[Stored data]

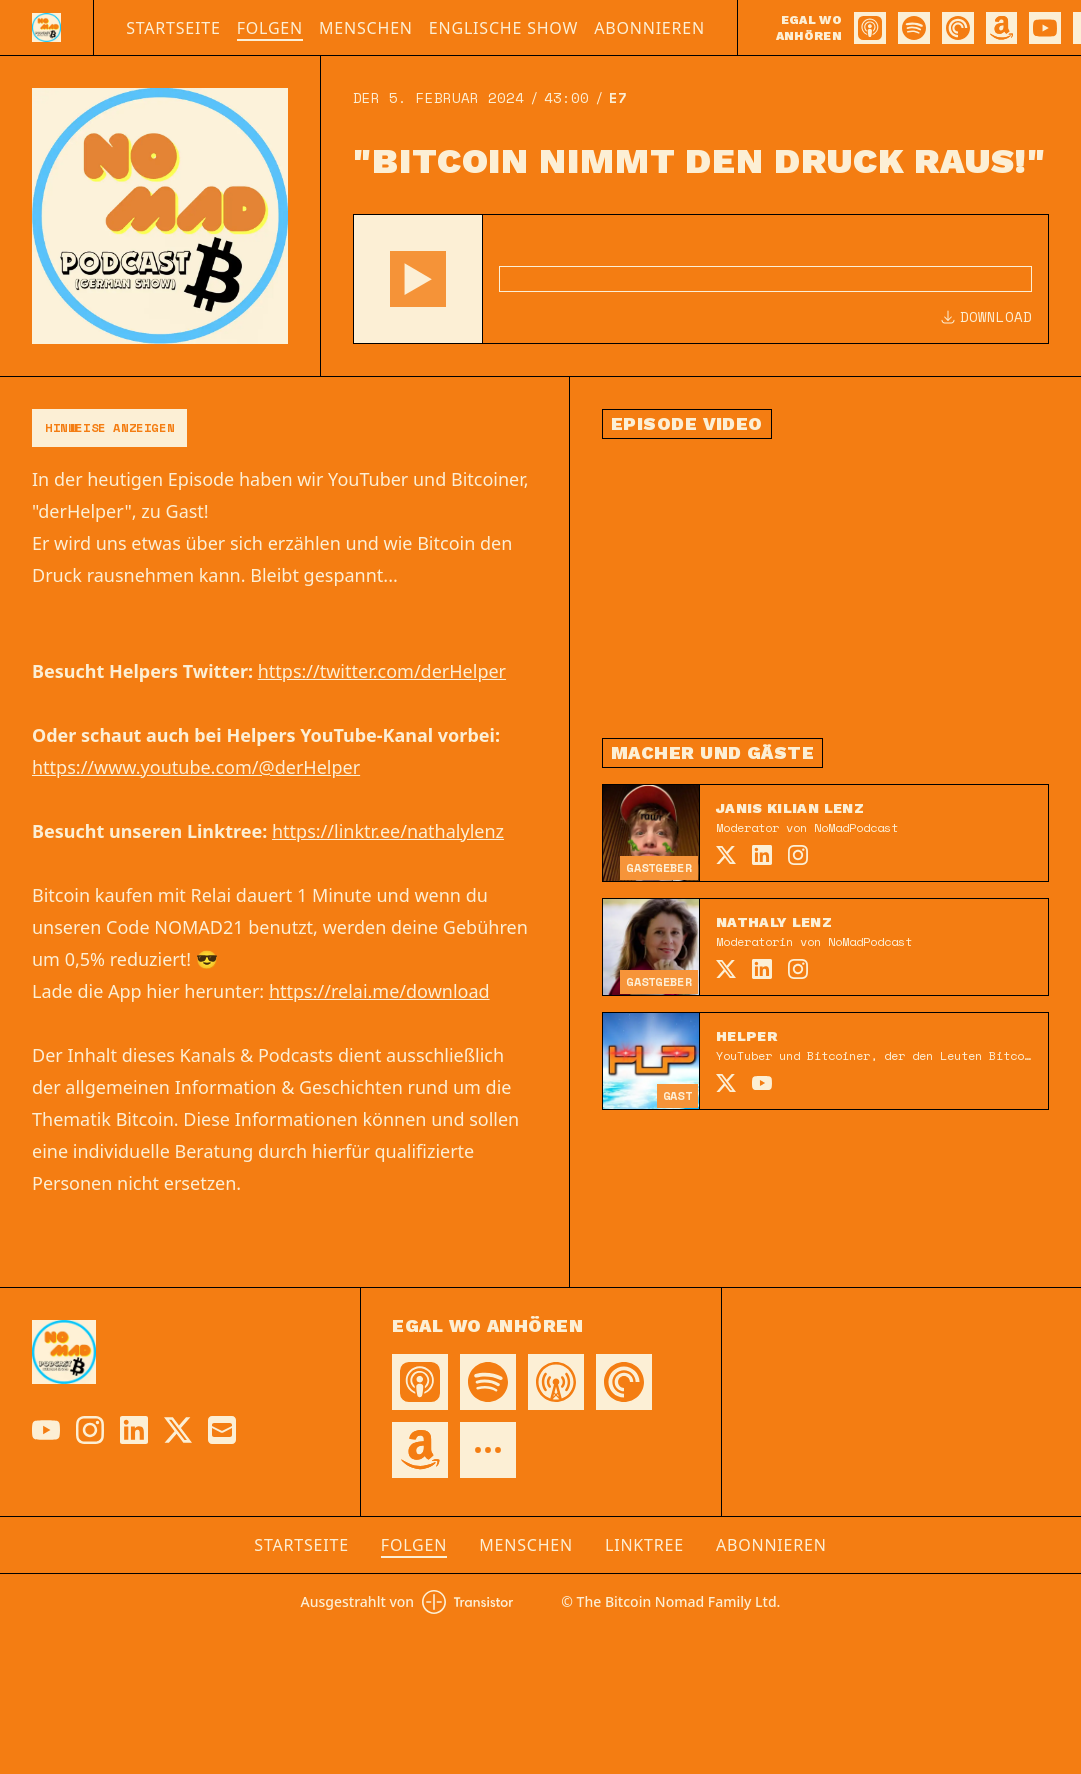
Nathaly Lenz (774, 922)
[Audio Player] (701, 279)
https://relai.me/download (379, 991)
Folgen (270, 28)
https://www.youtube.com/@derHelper (196, 767)
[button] (418, 279)
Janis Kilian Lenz (790, 808)
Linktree (644, 1545)
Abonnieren (649, 28)
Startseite (173, 28)
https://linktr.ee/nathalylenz (388, 831)
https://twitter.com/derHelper (382, 671)
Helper (747, 1036)
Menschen (366, 28)
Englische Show (503, 28)
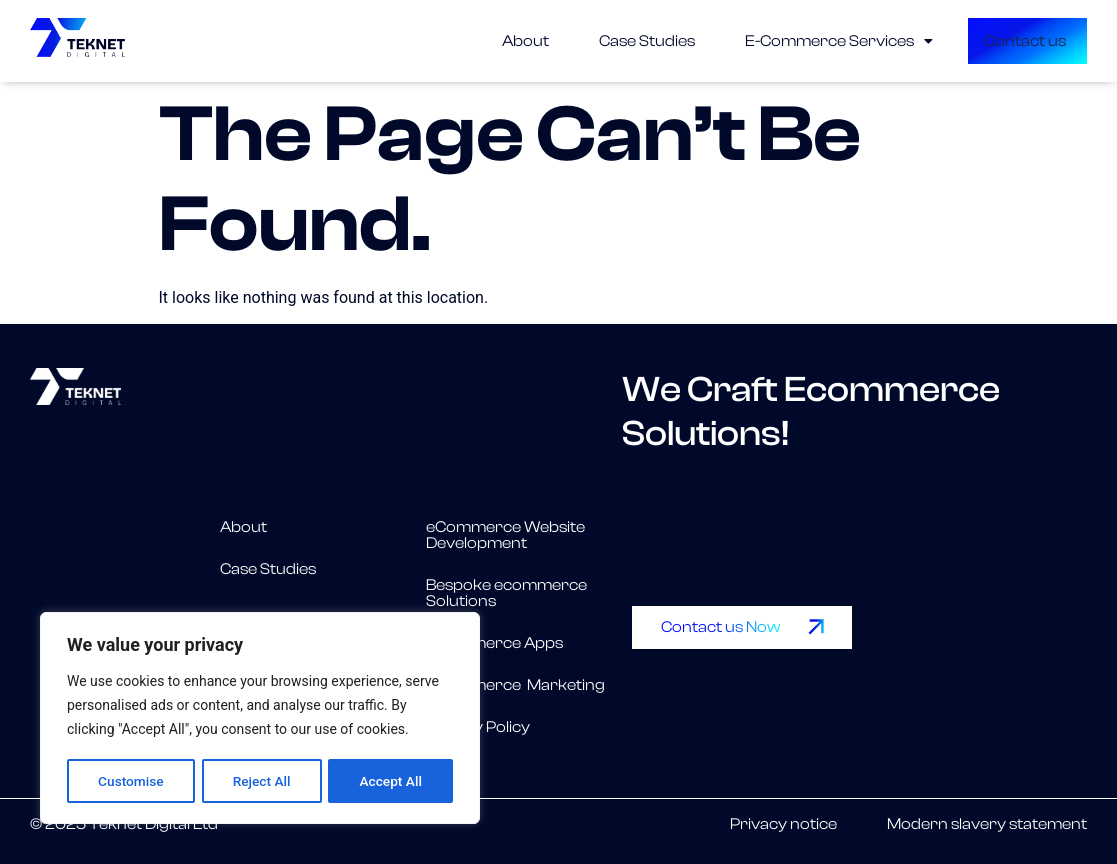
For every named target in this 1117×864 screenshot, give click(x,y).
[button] (786, 41)
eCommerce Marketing (515, 685)
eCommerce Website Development (505, 535)
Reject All (261, 781)
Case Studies (594, 41)
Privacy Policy (478, 727)
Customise (130, 781)
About (472, 41)
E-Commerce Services (786, 41)
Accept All (391, 781)
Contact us (976, 41)
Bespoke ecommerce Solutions (506, 593)
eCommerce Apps (494, 643)
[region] (260, 719)
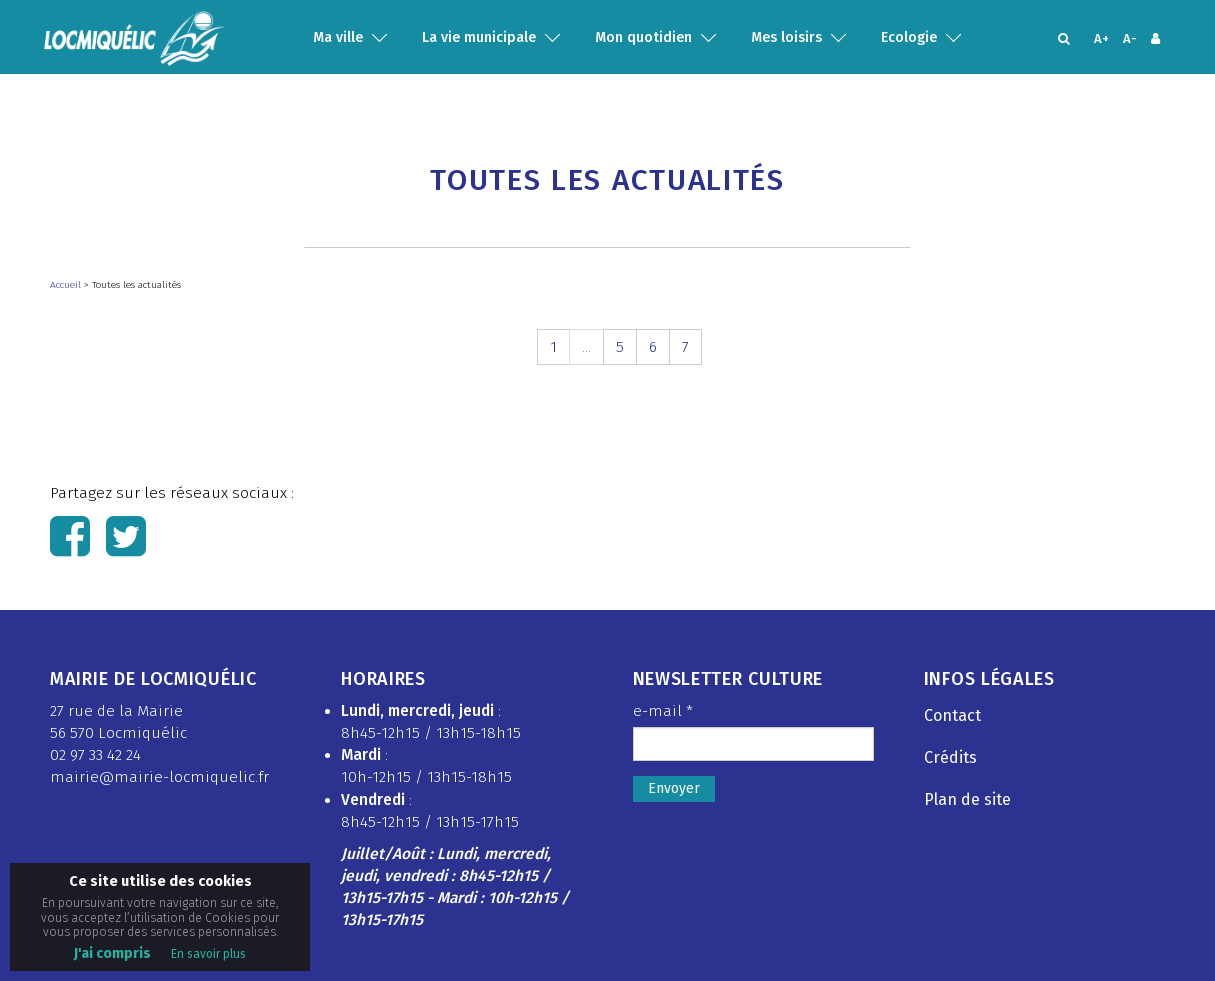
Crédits (950, 757)
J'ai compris (112, 953)
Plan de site (967, 799)
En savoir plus (208, 954)
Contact (952, 715)
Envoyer (674, 788)
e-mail (663, 711)
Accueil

■ Your objective
Leave the pictures aside and output each entry exactly as it stands.

■ Solved problem
Nathaly Lenz (774, 922)
[Audio Player] (701, 279)
https://relai.me/download (379, 991)
Folgen (270, 28)
https://www.youtube.com/@derHelper (196, 767)
[button] (418, 279)
Janis Kilian Lenz (790, 808)
Linktree (644, 1545)
Abonnieren (649, 28)
Startseite (173, 28)
https://linktr.ee/nathalylenz (388, 831)
https://twitter.com/derHelper (382, 671)
Helper (747, 1036)
Menschen (366, 28)
Englische Show (503, 28)
For every named target in this 1117×864 screenshot, give click(x,y).
[button] (786, 41)
eCommerce Marketing (515, 685)
eCommerce Website Development (505, 535)
Reject All (261, 781)
Case Studies (594, 41)
Privacy Policy (478, 727)
Customise (130, 781)
About (472, 41)
E-Commerce Services (786, 41)
Accept All (391, 781)
Contact us (976, 41)
Bespoke ecommerce Solutions (506, 593)
eCommerce Apps (494, 643)
[region] (260, 719)
Crédits (950, 757)
J'ai compris (112, 953)
Plan de site (967, 799)
En savoir plus (208, 954)
Contact (952, 715)
Envoyer (674, 788)
e-mail (663, 711)
Accueil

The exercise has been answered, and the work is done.